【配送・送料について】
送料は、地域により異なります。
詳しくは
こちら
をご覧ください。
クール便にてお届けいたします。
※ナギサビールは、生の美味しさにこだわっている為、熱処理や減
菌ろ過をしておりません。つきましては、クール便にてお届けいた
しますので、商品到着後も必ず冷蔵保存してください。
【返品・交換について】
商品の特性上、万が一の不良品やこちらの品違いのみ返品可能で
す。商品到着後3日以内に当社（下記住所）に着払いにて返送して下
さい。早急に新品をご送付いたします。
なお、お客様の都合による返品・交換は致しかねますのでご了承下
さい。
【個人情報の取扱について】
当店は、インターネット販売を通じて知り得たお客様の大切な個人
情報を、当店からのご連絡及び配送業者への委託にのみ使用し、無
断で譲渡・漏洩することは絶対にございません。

■ ■ ■ ■ ■ ■ ■

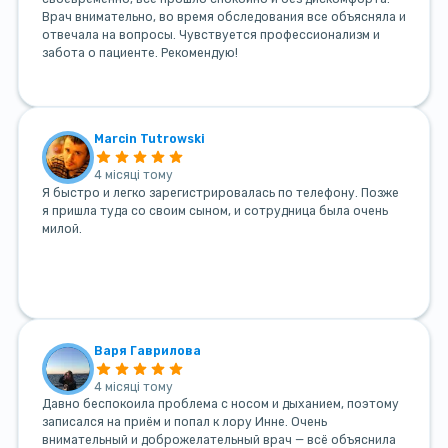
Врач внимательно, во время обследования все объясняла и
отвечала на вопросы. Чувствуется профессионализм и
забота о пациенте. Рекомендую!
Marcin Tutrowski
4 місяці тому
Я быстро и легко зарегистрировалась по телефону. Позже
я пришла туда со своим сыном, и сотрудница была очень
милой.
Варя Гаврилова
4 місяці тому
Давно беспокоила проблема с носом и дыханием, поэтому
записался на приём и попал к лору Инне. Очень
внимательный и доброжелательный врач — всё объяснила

■ ■ ■ ■ ■ ■ ■

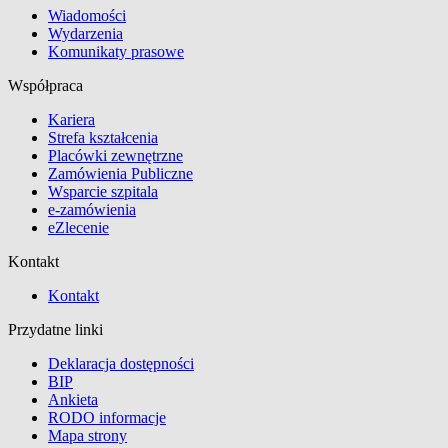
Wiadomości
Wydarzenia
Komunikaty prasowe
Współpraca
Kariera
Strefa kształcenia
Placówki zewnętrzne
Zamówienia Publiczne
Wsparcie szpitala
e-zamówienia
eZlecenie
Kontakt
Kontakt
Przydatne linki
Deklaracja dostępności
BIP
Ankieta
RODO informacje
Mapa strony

■ ■ ■ ■ ■ ■ ■

> [Aim of the task]
For the listing above, print only the lines starting at the line containing "Przydatne linki" and ending at the line containing "Mapa strony", exactly, both included.

> [Reply]
Przydatne linki
Deklaracja dostępności
BIP
Ankieta
RODO informacje
Mapa strony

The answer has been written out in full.